Para demarcar as diferenças, o governo brasileiro nunca se empenhou em manter relações mais próximas com a Casa Branca desde a posse de Donald Trump. O chanceler Mauro Vieira, a quem, em tese, caberia liderar uma tentativa de reaproximação, não tem canal direto sequer com o secretário de Estado, Marco Rubio, que ocupa posto equivalente ao seu nos Estados Unidos.

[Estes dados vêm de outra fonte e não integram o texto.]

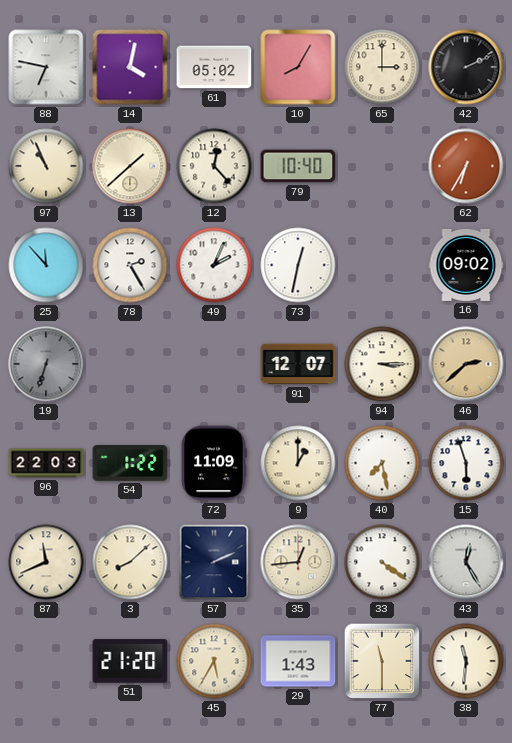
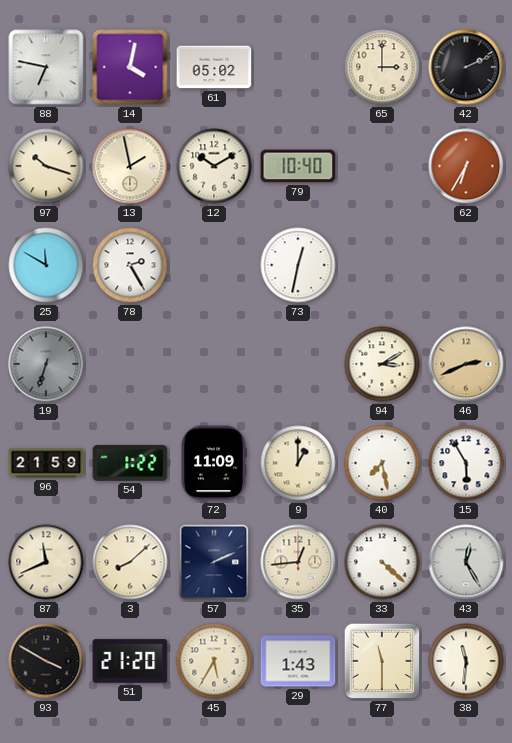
10: 8:05 -> none
97: 10:56 -> 10:18
13: 1:38 -> 1:58
12: 12:23 -> 10:10
25: 11:53 -> 11:50
49: 2:04 -> none
16: 09:02 -> none
91: 12:07 -> none
94: 3:15 -> 3:10
46: 2:38 -> 2:41
96: 22:03 -> 21:59
15: 5:57 -> 5:55
33: 4:21 -> 4:22
93: none -> 3:50
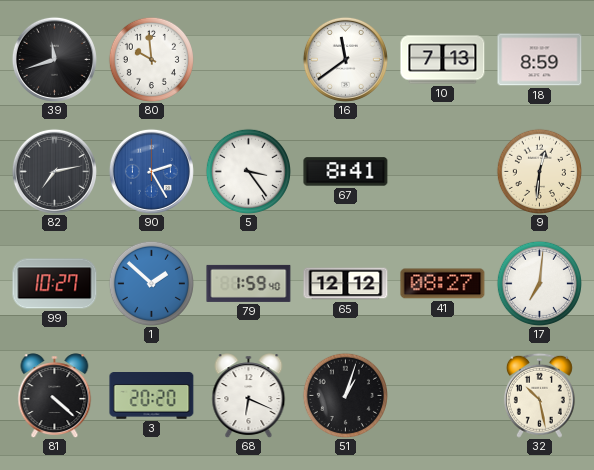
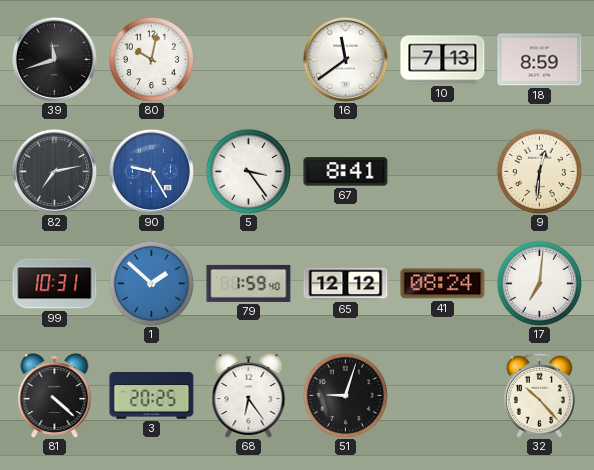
80: 9:59 -> 10:02
90: 2:25 -> 9:25
99: 10:27 -> 10:31
41: 08:27 -> 08:24
3: 20:20 -> 20:25
68: 6:19 -> 6:24
51: 1:03 -> 9:03
32: 10:28 -> 10:23
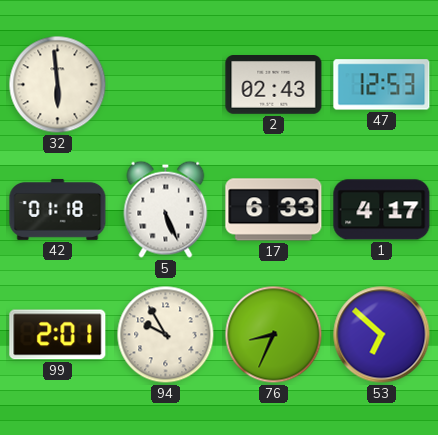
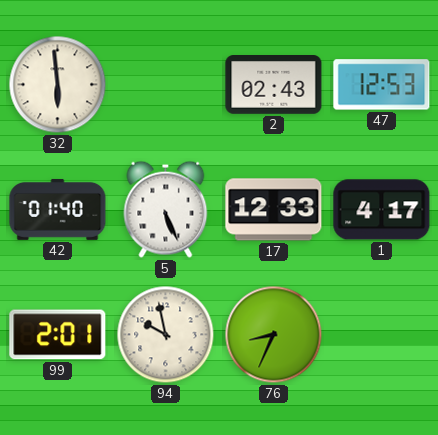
42: 01:18 -> 01:40
17: 6:33 -> 12:33
94: 9:55 -> 9:58
53: 6:52 -> none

A carta de congratulações que ele enviou ao colega americano após sua indicação para o governo até hoje não foi respondida, o que, nos códigos diplomáticos, é visto como uma indelicadeza, um sinal de que as coisas não vão muito bem. As negociações tocadas pelas equipes do vice-­presidente, Geraldo Alckmin, e do ministro da Fazenda, Fernando Haddad, tampouco avançam até os escalões decisórios — chegam no máximo à Secretaria do Tesouro americano.

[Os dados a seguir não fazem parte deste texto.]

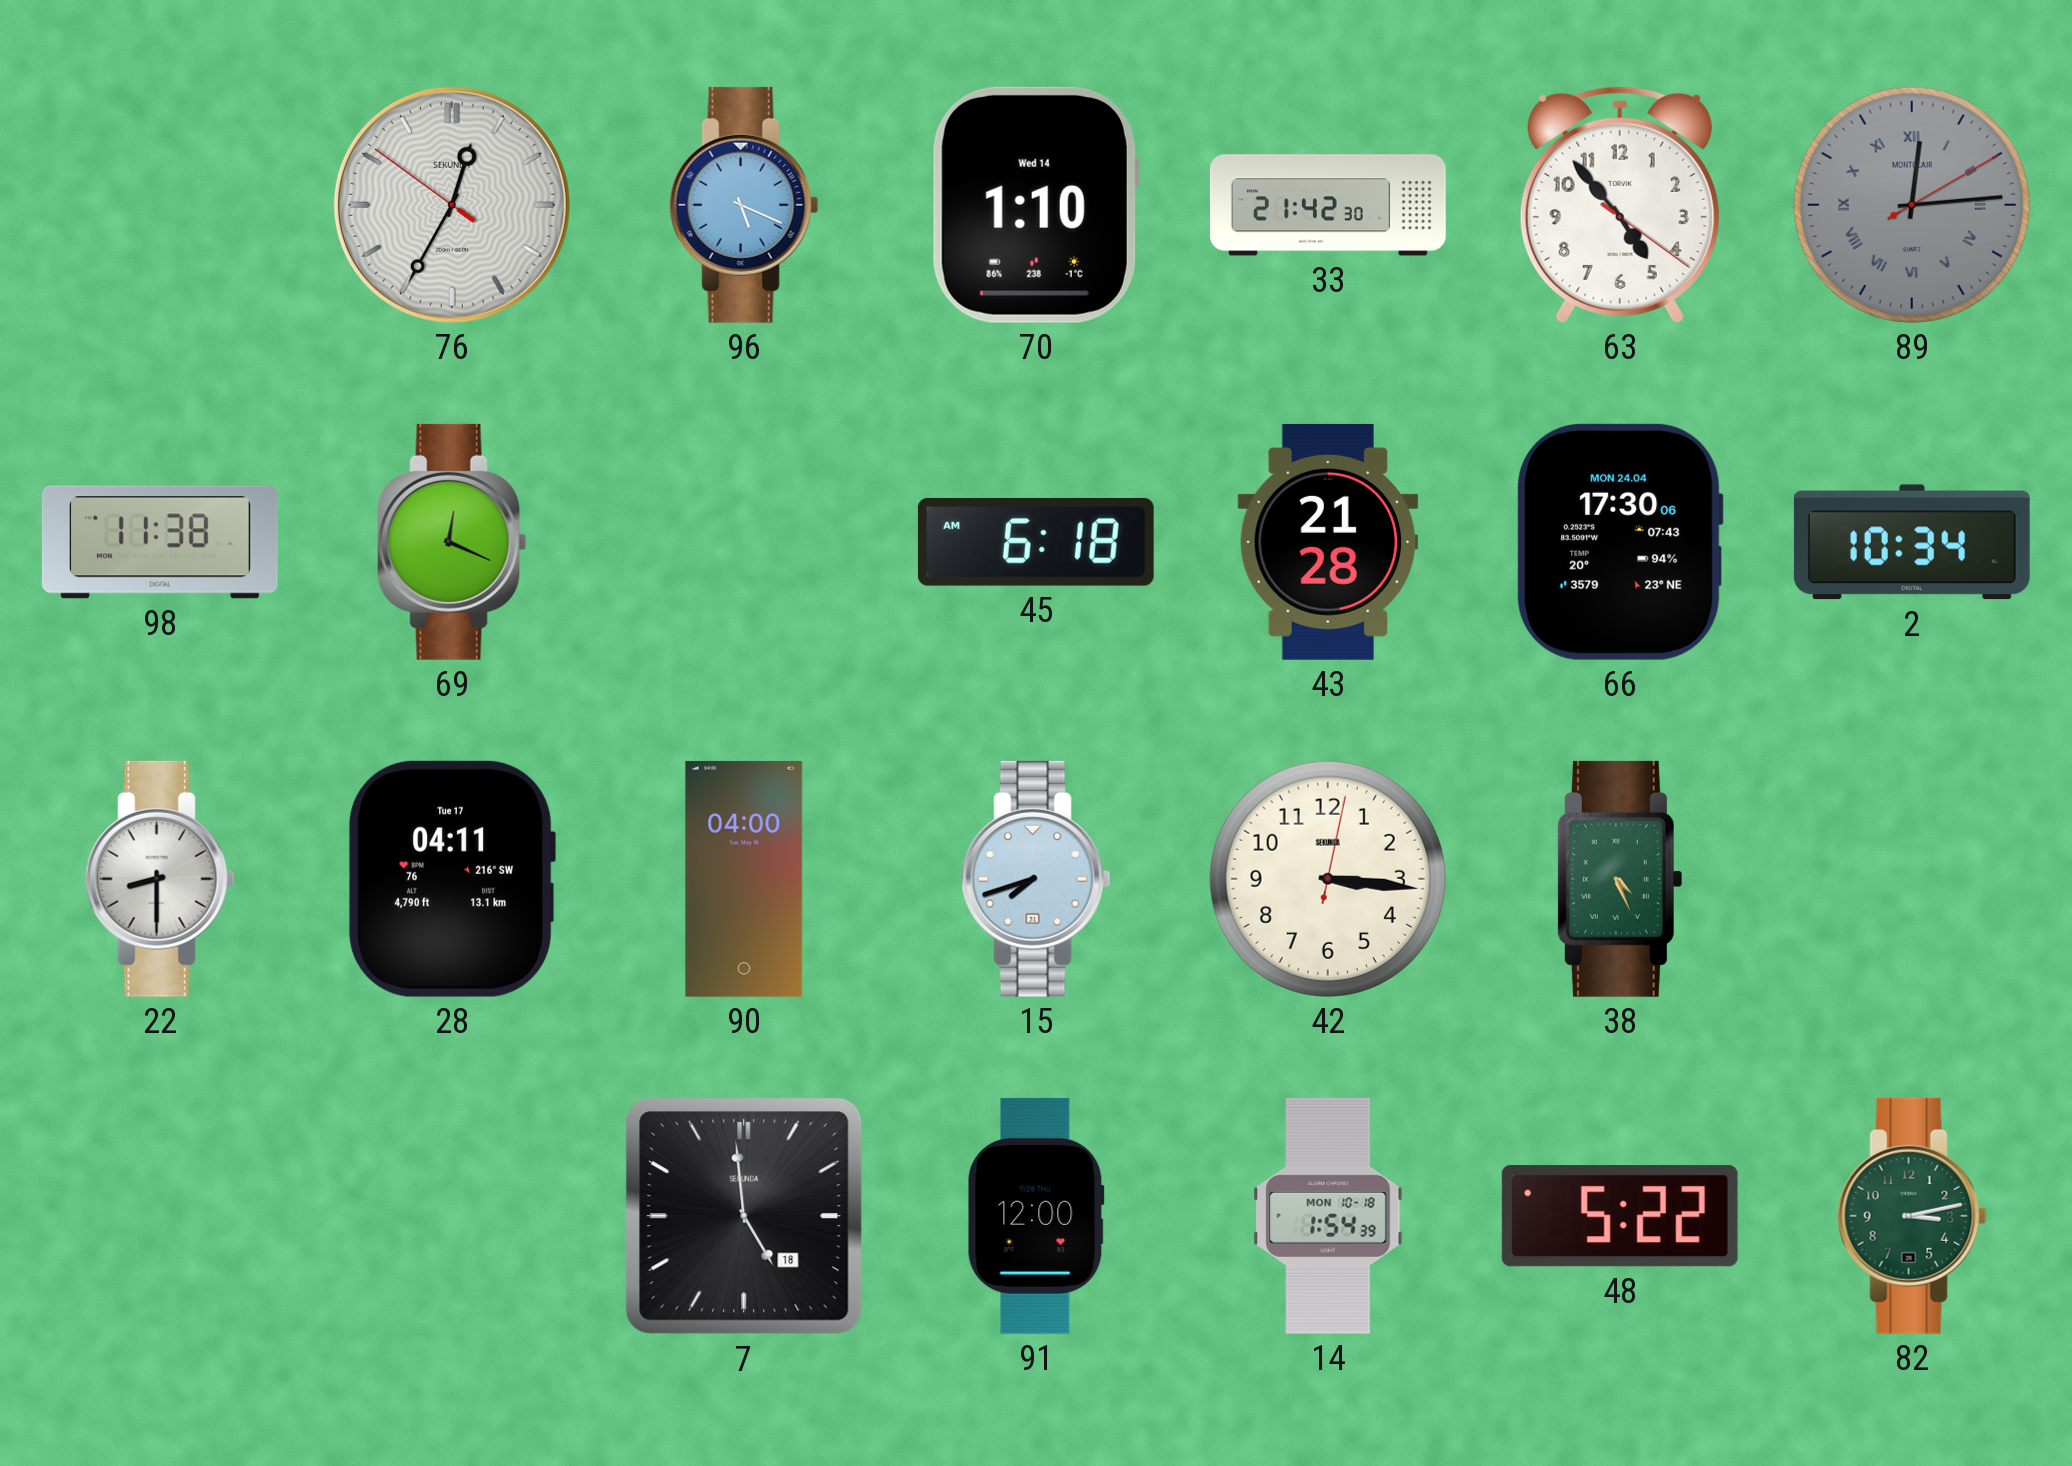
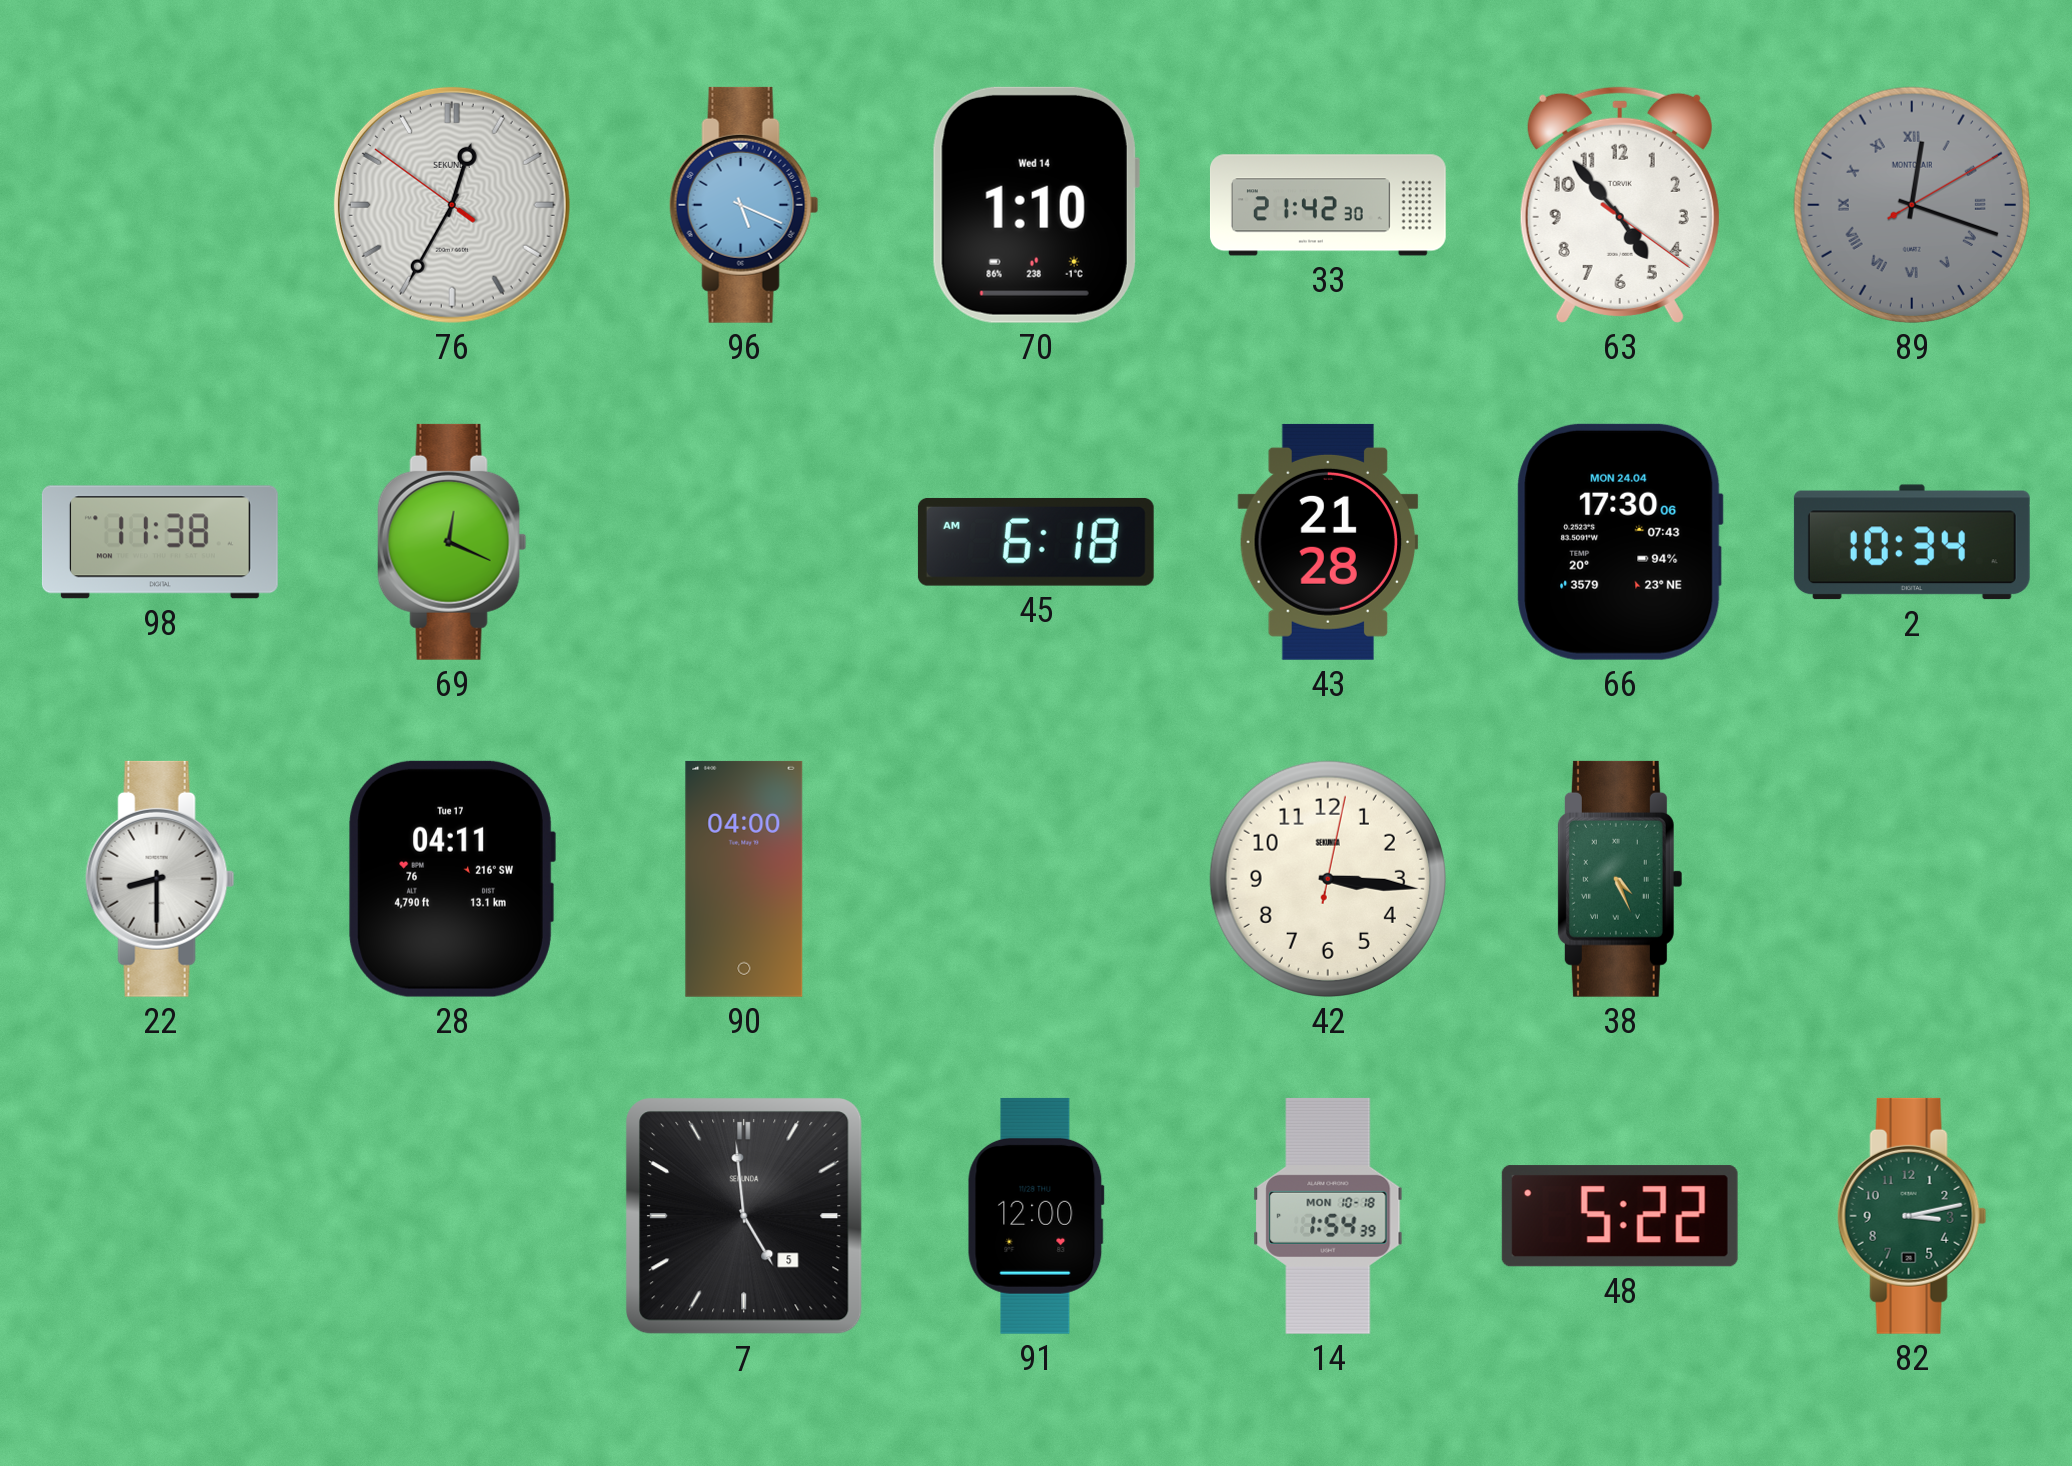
89: 12:14 -> 12:18
15: 7:42 -> none
7 date: 18 -> 5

Portador das missões mais espinhosas no campo externo, Celso Amorim, conselheiro do presidente, mais atrapalha do que ajuda. Tido como chanceler informal, ele alimenta há décadas um discurso antiamericano, além de ser um dos maiores entusiastas do Brics, o grupo de países que tem defendido a desdolarização das transações comerciais — um dos motivos invocados por Trump para justificar a punição aos produtos brasileiros.

Amorim, a exemplo de Vieira, também não obteve respostas da carta de congratulações que enviou à sua contraparte trumpista. Antes do anuncio do tarifaço, ele minimizava as ameaças do governo americano aos países do Brics. “Quem tem medo do lobo mau?”, chegou a ironizar. “Do ponto de vista comercial e institucional, o país está sendo atacado e os diplomatas não sabiam sequer que uma guerra estava sendo armada”, criticou a VEJA um ministro do STF cujo visto americano foi revogado, abrindo outra frente de retaliações. “A rigor estamos sendo informados ou desinformados por pessoas do quilate de Eduardo Bolsonaro porque nosso corpo diplomático não tem qualquer canal com Washington”, completou esse magistrado.

Sem esse diálogo e sem um aceno contundente do governo capaz de reduzir a tensão, ressaltam especialistas, fica difícil negociar. E o pior: também fica mais fácil para o governo americano, diante das provocações, atingir o Brasil com novas medidas restritivas. É um engano imaginar que há paridade de armas nessa disputa. O PIB dos Estados Unidos é catorze vezes maior que o brasileiro.

Por isso, empresários e negociadores têm adotado máxima cautela para não complicar a situação ainda mais. Na carta pela qual anunciou a taxação, publicada em uma rede social, o presidente americano advertiu sobre outras retaliações. “Se por qualquer razão o senhor decidir aumentar suas tarifas, qualquer que seja o valor escolhido, ele será adicionado aos 50% que cobraremos”, sentenciou. Ninguém quer pagar para ver.

Ao deixar de lado o pragmatismo que sempre marcou a diplomacia brasileira, Lula não ajuda e ainda põe em risco o papel dos negociadores da equipe de Alckmin. Nas reuniões com empresários dos setores atingidos pelo tarifaço, o vice-presidente tem deixado claro seus limites. Por ora, a tentativa é de convencer a Casa Branca a adiar a entrada em vigor das tarifas por um período de sessenta a noventa dias e evitar o que chamou de “perde-­perde para ambos os países”.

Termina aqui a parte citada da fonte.